IDAHO — The candidate filing period is now over, giving voters an idea of who they’ll see on their ballot for the May primary. The Republican primary is the big focus for many, with nearly 400,040 registered Republican voters as of 2020, but the Democratic candidates running—or not running for office this year—could bring some changes.
Right now there are 19 democrats in the Idaho Legislature; 12 in the House and seven in the Senate, but five of these lawmakers—including members of democratic leadership—are not running for re-election, paving the way for someone younger, or someone from the other party to take their place.
Democratic Senator Grant Burgoyne of Boise and Representative Sally Toone of Gooding are two of the five Democratic legislators who aren’t running for re-election.
At the end of his term, Burgoyne will have spent 14 years in the Idaho Legislature.
“There are very few legislative careers that are too short. I’ve seen quite a number that are too long,” he said.
He also said redistricting is a time to take stock.
“The legislature will change quite a bit and now is a good time to make these changes,” Burgoyne said.
Redistricting factored into Toone’s decision too, but in a bigger way. The lines for district 26 shifted because of redistricting.
On the old map, District 26 included Camas, Blaine, Lincoln and Gooding counties. Now, District 26 still includes Blaine and Lincoln counties, but it also includes Jerome County and a small part of Twin Falls County.
“As a democrat, you have to look at the numbers and the voting records of the past,” Toone said.
She also said there just aren’t enough Democratic voters in the new makeup of her district.
This isn’t the only reason for her retirement, which is coming after six years in the Legislature.
“Politics is not a career, it’s a service,” Toone said. “The next generation needs to learn the ropes and add their voice.”
This is something that could happen in Toone’s district.
“We have two younger candidates running for District 26 and I’m going to work really hard to get them elected,” she said.
While Toone believes people need to meet in a middle ground—something she calls a purple perspective—she’s not sure the new District 26 is there yet.

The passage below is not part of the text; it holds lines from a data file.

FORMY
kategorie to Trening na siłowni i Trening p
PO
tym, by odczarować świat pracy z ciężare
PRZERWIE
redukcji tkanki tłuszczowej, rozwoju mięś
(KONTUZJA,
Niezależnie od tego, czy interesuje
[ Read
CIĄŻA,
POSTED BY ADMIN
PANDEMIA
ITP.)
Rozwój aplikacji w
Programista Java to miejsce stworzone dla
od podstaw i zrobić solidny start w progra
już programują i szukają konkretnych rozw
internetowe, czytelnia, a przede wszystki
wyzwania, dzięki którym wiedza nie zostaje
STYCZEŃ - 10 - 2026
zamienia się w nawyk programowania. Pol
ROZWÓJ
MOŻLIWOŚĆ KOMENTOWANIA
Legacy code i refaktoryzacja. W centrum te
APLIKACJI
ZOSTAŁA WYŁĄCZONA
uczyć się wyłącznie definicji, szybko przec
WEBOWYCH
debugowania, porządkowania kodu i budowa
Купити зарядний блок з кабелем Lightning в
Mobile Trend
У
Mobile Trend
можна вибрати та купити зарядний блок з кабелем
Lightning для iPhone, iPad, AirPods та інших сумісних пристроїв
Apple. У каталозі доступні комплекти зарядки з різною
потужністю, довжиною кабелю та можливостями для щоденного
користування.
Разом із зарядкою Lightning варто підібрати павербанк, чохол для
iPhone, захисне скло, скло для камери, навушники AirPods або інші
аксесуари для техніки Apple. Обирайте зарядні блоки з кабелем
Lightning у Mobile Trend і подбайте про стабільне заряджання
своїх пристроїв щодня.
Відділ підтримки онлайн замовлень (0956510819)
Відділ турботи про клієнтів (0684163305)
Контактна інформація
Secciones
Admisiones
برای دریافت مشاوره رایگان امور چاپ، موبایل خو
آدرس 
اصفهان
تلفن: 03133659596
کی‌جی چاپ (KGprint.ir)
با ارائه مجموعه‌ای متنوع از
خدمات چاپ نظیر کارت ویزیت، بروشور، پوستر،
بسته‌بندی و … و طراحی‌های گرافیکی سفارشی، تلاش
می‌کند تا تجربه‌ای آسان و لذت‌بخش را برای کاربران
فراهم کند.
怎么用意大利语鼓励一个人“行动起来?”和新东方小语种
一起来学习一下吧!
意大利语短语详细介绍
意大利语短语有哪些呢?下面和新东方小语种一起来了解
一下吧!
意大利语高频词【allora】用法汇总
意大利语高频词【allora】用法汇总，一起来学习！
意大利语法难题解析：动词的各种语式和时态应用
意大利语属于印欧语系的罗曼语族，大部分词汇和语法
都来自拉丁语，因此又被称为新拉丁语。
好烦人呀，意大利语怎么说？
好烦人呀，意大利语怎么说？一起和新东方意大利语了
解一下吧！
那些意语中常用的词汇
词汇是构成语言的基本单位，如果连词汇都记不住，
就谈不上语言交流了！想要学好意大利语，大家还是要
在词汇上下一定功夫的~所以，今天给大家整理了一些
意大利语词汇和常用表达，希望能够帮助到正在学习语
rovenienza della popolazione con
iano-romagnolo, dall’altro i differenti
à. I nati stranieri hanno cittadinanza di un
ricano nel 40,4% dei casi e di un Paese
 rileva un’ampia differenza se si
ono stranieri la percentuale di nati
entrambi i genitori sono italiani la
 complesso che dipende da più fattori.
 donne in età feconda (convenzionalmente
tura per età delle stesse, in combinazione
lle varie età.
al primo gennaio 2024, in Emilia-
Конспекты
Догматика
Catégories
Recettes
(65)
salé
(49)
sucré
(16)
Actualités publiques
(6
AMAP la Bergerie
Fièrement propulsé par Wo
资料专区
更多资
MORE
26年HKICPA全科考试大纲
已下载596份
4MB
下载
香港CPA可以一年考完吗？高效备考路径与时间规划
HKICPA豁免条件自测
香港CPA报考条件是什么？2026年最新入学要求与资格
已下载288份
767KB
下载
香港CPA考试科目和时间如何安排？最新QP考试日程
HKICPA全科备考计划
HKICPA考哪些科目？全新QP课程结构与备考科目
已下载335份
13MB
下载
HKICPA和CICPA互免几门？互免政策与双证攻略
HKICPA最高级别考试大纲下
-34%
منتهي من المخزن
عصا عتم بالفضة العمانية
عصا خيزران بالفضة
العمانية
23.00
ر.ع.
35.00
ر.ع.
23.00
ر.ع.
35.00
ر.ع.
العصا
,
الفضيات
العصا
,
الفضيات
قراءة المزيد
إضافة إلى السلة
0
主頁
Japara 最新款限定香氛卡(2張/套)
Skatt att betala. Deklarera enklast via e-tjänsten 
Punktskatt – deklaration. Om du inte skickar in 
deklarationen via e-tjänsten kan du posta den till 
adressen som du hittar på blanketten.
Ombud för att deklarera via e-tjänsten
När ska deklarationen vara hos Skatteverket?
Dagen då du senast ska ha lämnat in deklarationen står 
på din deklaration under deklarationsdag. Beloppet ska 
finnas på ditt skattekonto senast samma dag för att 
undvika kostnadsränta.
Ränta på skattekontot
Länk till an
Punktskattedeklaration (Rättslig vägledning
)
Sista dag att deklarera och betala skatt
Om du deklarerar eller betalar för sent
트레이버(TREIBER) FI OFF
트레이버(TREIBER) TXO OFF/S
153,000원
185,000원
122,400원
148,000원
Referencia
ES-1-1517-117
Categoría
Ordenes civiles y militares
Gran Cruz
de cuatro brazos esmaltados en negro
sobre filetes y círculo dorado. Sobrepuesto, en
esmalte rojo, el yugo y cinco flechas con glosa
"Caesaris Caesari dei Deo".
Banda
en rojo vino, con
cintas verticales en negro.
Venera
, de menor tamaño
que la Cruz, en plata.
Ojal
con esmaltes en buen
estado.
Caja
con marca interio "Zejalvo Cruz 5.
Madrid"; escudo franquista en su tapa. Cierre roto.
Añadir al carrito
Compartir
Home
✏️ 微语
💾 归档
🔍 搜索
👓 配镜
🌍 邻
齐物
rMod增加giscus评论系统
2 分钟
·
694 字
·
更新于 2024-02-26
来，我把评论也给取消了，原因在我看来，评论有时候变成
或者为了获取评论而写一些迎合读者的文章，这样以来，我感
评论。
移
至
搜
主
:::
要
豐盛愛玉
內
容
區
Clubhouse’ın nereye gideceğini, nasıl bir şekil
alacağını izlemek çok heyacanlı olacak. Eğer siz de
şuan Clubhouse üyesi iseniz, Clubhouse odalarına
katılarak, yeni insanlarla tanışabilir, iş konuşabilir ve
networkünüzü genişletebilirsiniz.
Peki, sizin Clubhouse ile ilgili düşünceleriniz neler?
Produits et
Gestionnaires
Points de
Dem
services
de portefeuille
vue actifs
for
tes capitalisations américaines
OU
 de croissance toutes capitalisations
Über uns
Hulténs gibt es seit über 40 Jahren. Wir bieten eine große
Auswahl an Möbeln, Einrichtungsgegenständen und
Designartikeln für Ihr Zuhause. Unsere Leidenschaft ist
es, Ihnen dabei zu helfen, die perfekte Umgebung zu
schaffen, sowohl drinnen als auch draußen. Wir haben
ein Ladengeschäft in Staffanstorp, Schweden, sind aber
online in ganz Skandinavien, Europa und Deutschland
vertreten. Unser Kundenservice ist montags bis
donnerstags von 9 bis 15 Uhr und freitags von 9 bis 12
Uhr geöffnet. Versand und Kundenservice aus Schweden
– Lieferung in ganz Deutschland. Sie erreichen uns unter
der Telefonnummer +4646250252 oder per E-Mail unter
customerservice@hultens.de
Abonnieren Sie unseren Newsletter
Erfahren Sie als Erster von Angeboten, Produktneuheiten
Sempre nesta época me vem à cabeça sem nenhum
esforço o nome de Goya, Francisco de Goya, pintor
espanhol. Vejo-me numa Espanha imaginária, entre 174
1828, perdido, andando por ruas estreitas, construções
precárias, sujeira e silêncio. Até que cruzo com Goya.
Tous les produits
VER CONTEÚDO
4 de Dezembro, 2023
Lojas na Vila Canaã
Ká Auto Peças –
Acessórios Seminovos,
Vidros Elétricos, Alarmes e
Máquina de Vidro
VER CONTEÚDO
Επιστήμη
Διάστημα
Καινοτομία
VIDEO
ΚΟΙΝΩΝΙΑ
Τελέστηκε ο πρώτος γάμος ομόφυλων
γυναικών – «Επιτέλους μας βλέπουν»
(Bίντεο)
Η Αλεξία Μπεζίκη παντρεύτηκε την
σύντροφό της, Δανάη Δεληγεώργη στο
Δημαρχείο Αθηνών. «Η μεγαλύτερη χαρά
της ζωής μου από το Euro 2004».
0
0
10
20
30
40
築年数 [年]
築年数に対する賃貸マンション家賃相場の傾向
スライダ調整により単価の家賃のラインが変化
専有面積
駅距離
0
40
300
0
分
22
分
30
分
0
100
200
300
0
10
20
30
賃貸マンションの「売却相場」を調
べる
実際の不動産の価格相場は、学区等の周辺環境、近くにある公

“I think rural Idaho needs to understand there are choices. It doesn’t have to be just one way,” she said. “It’s gonna take a few years to build that thought process and those conversations in rural Twin Falls county because they’ve never had it.”
While neither of these lawmakers cited this as a reason for leaving office, they both said they’ve noticed a change in the political climate during their time in office.
They said things are more partisan and the conversations less civil than when they first came into office.
Political scientists said there are different types of polarization. One that has become concerning is polarization involving distrust of the political opposition, resulting in more aggression.
“If we’re unable to actually interact in a civil way with the opposing side, there are concerns on what that means long term for having a healthy democracy," Jaclyn Kettler, a political scientist at BSU said.
Burgoyne said he thinks younger generations might do a better job of solving this growing polarization, which is one reason he said it’s time for the Baby Boomers to make way for the next generation in the Legislature.
He also said there’s always concern about how Democrats are going to do in an election.
“We’re in a Republican state, we know that the Legislature will be majority Republican for probably a fairly long time into the future, regardless of what other things may change,” he said.
He said the minority party plays an important role, regardless of how many lawmakers belong to it.
“The legislation that’s brought to the legislature, somebody needs to be there to challenge it, poke at it, prod it, ask the tough questions. And if it’s all legislation coming from one side, those questions don’t get asked,” Burgoyne said.
There’s not much competition in the Democratic Primary, though.
There are 14 districts where no Democrat is running for a seat in the State Legislature. There are only two districts where more than one Democrat is running for the same seat in the State Legislature.
Idaho is definitely a red state, but there are always a handful of Democratic members of the Legislature like there are now.
Kettler said different situations, like a competitive district, can result in more than one Democratic candidate running, but what we’re seeing this year isn’t unusual.
“it can be hard to recruit candidates to run, especially in districts that you do not believe is going to be friendly to your party,” Kettler said.
She said this year’s election will be interesting because of the recent redistricting.
We’ll continue to follow all of the local races and keep you up to date with what you need to know ahead of the primary.